[Transcribed page contents]
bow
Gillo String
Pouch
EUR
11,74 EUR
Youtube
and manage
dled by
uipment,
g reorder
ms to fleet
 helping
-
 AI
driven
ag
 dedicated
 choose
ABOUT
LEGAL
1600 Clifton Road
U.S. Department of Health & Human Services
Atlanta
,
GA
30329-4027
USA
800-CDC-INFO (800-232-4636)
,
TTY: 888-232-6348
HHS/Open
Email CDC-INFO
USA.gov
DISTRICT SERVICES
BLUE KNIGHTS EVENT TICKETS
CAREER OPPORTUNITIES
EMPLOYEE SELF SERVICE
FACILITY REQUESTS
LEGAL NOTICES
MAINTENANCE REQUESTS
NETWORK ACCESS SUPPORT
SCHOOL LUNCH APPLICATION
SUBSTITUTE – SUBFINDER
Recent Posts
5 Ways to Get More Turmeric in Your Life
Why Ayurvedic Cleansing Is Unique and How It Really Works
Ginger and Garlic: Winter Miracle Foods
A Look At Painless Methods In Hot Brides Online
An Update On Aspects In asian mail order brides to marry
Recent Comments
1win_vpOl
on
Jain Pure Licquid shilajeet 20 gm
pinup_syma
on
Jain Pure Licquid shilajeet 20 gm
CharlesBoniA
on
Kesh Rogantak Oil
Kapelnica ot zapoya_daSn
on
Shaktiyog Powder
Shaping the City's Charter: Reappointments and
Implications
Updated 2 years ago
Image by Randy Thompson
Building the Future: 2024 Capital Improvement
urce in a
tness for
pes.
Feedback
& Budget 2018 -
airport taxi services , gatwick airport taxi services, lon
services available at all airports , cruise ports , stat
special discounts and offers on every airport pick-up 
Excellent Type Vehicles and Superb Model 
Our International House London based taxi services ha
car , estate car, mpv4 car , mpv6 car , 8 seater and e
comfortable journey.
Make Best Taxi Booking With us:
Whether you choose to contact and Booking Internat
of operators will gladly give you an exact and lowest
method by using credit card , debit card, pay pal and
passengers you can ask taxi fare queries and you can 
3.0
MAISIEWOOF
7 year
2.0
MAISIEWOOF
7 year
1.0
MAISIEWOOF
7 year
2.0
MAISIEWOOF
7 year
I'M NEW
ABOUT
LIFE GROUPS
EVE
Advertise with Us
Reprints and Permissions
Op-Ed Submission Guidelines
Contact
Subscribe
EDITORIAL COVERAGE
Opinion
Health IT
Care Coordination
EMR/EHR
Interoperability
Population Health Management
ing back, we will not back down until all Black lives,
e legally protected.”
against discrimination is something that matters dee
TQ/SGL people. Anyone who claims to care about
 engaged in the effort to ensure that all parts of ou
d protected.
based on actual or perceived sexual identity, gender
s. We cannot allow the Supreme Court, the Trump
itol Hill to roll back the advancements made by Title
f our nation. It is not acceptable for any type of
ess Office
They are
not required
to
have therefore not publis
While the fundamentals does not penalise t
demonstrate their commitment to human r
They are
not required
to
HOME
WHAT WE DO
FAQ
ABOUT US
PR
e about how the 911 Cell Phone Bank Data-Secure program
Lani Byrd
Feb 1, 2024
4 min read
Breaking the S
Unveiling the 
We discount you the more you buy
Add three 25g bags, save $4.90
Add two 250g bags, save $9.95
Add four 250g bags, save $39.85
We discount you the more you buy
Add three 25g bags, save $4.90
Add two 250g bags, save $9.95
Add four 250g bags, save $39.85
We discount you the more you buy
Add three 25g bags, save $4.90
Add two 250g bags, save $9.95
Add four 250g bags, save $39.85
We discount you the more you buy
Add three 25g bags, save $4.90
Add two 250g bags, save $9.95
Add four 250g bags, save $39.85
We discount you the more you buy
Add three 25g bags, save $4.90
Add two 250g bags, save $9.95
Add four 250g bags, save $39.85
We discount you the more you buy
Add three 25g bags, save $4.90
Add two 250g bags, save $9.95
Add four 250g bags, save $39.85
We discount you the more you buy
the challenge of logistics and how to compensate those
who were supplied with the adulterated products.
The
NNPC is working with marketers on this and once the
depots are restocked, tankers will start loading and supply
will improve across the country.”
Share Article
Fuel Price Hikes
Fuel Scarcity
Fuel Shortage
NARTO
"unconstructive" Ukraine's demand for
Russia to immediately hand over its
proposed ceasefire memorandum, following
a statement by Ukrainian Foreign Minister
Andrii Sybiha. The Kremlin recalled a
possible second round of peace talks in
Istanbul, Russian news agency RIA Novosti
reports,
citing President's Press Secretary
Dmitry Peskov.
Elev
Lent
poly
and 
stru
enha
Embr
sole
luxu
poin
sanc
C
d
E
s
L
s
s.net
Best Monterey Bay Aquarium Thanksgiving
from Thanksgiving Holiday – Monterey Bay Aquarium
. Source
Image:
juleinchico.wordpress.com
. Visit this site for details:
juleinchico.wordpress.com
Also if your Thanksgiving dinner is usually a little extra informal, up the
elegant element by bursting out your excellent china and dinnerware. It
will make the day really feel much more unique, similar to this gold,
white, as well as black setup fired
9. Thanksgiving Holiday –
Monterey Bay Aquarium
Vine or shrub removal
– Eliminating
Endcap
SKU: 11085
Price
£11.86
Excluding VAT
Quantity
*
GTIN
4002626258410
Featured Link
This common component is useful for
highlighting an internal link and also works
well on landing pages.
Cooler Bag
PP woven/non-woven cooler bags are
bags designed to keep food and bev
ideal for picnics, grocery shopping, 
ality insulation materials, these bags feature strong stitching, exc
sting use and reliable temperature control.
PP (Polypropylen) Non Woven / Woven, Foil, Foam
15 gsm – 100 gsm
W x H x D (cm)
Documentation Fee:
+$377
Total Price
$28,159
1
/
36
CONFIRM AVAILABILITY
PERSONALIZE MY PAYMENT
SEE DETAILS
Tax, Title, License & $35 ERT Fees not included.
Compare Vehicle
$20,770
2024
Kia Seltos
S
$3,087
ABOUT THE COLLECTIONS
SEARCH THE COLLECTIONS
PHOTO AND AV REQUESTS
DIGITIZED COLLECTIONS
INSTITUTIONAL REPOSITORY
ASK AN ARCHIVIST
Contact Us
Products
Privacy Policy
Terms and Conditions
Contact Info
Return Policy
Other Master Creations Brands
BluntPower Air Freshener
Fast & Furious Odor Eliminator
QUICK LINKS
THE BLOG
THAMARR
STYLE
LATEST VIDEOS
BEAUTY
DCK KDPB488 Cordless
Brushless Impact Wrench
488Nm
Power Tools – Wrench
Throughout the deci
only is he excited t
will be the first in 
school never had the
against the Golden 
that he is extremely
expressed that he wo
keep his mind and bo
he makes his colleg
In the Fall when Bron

— Action item —
Which of the lines above mention the word "Holiday"? Pull those lines out.

— Exercise result —
from Thanksgiving Holiday – Monterey Bay Aquarium
9. Thanksgiving Holiday –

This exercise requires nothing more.